(Information provided Opens)

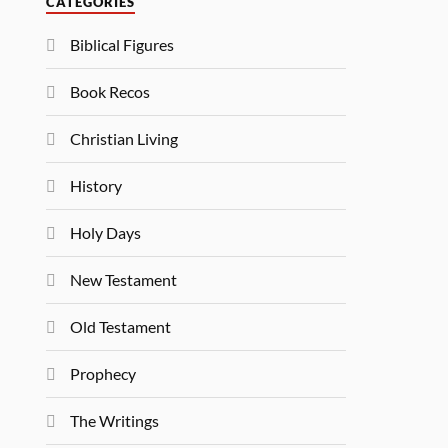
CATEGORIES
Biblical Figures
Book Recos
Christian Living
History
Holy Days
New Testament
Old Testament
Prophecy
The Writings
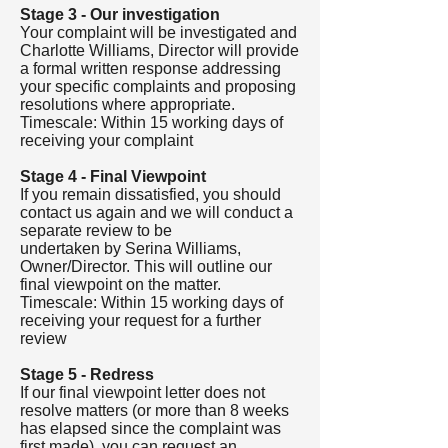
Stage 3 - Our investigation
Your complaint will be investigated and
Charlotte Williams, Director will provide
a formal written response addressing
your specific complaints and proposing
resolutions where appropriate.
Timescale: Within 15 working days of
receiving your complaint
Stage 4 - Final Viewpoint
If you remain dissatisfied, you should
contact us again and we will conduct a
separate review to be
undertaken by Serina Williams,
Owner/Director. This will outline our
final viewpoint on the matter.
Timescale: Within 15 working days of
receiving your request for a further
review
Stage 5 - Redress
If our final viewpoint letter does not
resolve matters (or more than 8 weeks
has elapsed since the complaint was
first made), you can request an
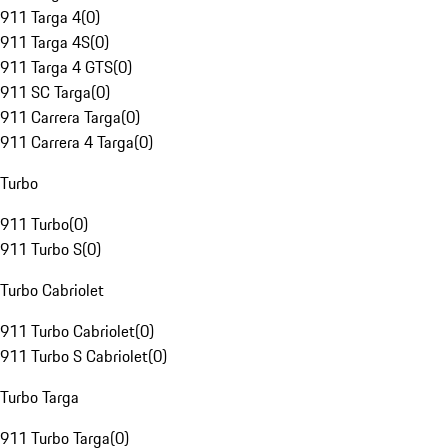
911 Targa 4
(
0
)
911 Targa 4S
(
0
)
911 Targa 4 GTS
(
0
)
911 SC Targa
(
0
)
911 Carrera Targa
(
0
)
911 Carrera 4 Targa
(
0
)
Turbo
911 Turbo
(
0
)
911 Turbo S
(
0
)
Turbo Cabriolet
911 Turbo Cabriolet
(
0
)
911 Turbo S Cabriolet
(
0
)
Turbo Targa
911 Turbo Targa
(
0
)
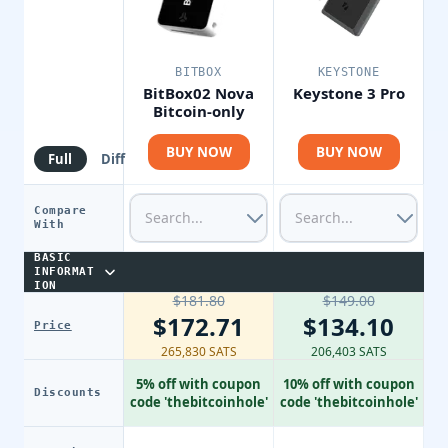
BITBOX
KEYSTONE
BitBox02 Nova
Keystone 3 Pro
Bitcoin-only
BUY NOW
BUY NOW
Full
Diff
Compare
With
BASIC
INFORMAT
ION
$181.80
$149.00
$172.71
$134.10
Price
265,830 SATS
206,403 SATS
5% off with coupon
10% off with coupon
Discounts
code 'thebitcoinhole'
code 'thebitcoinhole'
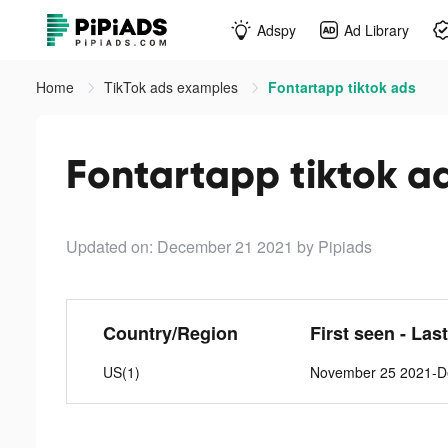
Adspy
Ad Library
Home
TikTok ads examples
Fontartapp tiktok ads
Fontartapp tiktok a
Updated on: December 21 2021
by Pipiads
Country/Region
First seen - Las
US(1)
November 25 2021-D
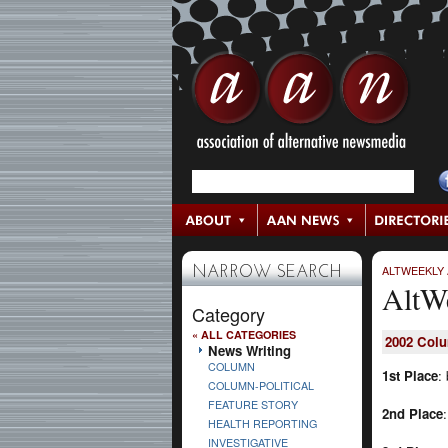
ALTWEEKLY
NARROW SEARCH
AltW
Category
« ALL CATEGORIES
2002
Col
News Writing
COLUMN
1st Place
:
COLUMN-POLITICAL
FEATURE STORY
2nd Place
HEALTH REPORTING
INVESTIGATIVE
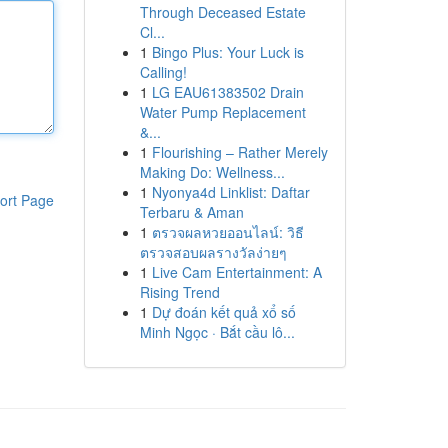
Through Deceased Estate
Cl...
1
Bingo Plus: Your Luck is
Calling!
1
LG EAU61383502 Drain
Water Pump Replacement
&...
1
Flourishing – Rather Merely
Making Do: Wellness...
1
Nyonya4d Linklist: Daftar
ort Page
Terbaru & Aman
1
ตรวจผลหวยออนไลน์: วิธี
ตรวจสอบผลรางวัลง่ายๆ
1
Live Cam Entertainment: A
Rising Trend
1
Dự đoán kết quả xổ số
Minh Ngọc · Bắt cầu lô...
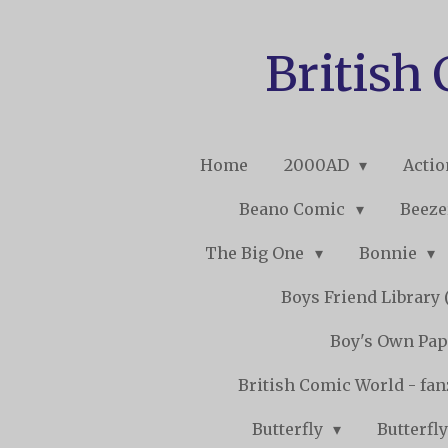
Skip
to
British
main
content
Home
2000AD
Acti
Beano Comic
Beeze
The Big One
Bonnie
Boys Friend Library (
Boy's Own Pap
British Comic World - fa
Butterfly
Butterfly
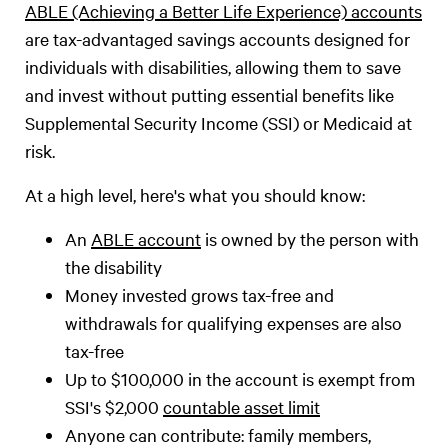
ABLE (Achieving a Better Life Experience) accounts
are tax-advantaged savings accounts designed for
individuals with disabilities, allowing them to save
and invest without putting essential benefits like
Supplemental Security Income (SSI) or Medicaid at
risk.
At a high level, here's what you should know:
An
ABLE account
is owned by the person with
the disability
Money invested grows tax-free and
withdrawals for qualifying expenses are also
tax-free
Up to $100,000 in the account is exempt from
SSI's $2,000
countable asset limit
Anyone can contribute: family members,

(Information provided Closes)

§ Exercise details
With images omitted, retype the data word for word.

§ Written solution
CATEGORIES
Biblical Figures
Book Recos
Christian Living
History
Holy Days
New Testament
Old Testament
Prophecy
The Writings
Stage 3 - Our investigation
Your complaint will be investigated and
Charlotte Williams, Director will provide
a formal written response addressing
your specific complaints and proposing
resolutions where appropriate.
Timescale: Within 15 working days of
receiving your complaint
Stage 4 - Final Viewpoint
If you remain dissatisfied, you should
contact us again and we will conduct a
separate review to be
undertaken by Serina Williams,
Owner/Director. This will outline our
final viewpoint on the matter.
Timescale: Within 15 working days of
receiving your request for a further
review
Stage 5 - Redress
If our final viewpoint letter does not
resolve matters (or more than 8 weeks
has elapsed since the complaint was
first made), you can request an
911 Targa 4
(
0
)
911 Targa 4S
(
0
)
911 Targa 4 GTS
(
0
)
911 SC Targa
(
0
)
911 Carrera Targa
(
0
)
911 Carrera 4 Targa
(
0
)
Turbo
911 Turbo
(
0
)
911 Turbo S
(
0
)
Turbo Cabriolet
911 Turbo Cabriolet
(
0
)
911 Turbo S Cabriolet
(
0
)
Turbo Targa
911 Turbo Targa
(
0
)
BITBOX
KEYSTONE
BitBox02 Nova
Keystone 3 Pro
Bitcoin-only
BUY NOW
BUY NOW
Full
Diff
Compare
With
BASIC
INFORMAT
ION
$181.80
$149.00
$172.71
$134.10
Price
265,830 SATS
206,403 SATS
5% off with coupon
10% off with coupon
Discounts
code 'thebitcoinhole'
code 'thebitcoinhole'
Adspy
Ad Library
Home
TikTok ads examples
Fontartapp tiktok ads
Fontartapp tiktok a
Updated on: December 21 2021
by Pipiads
Country/Region
First seen - Las
US(1)
November 25 2021-D
ALTWEEKLY
NARROW SEARCH
AltW
Category
« ALL CATEGORIES
2002
Col
News Writing
COLUMN
1st Place
:
COLUMN-POLITICAL
FEATURE STORY
2nd Place
HEALTH REPORTING
INVESTIGATIVE
Through Deceased Estate
Cl...
1
Bingo Plus: Your Luck is
Calling!
1
LG EAU61383502 Drain
Water Pump Replacement
&...
1
Flourishing – Rather Merely
Making Do: Wellness...
1
Nyonya4d Linklist: Daftar
ort Page
Terbaru & Aman
1
ตรวจผลหวยออนไลน์: วิธี
ตรวจสอบผลรางวัลง่ายๆ
1
Live Cam Entertainment: A
Rising Trend
1
Dự đoán kết quả xổ số
Minh Ngọc · Bắt cầu lô...
Skip
to
British
main
content
Home
2000AD
Acti
Beano Comic
Beeze
The Big One
Bonnie
Boys Friend Library (
Boy's Own Pap
British Comic World - fa
Butterfly
Butterfly
ABLE (Achieving a Better Life Experience) accounts
are tax-advantaged savings accounts designed for
individuals with disabilities, allowing them to save
and invest without putting essential benefits like
Supplemental Security Income (SSI) or Medicaid at
risk.
At a high level, here's what you should know:
An
ABLE account
is owned by the person with
the disability
Money invested grows tax-free and
withdrawals for qualifying expenses are also
tax-free
Up to $100,000 in the account is exempt from
SSI's $2,000
countable asset limit
Anyone can contribute: family members,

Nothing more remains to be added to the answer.